AVAILABLE RECORDS —
►

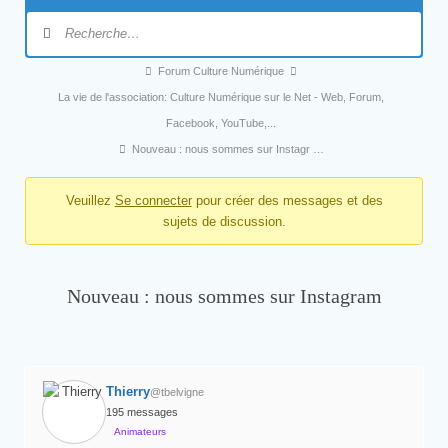
Forum Culture Numérique
La vie de l'association: Culture Numérique sur le Net - Web, Forum,
Facebook, YouTube,...
Nouveau : nous sommes sur Instagr …
Veuillez
Se connecter
pour créer des messages et des
sujets de discussion.
Nouveau : nous sommes sur Instagram
Thierry
@tbelvigne
195 messages
Animateurs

◄

Please give the entries above again exactly as written, leaving out any pictures.

Forum Culture Numérique
La vie de l'association: Culture Numérique sur le Net - Web, Forum,
Facebook, YouTube,...
Nouveau : nous sommes sur Instagr …
Veuillez
Se connecter
pour créer des messages et des
sujets de discussion.
Nouveau : nous sommes sur Instagram
Thierry
@tbelvigne
195 messages
Animateurs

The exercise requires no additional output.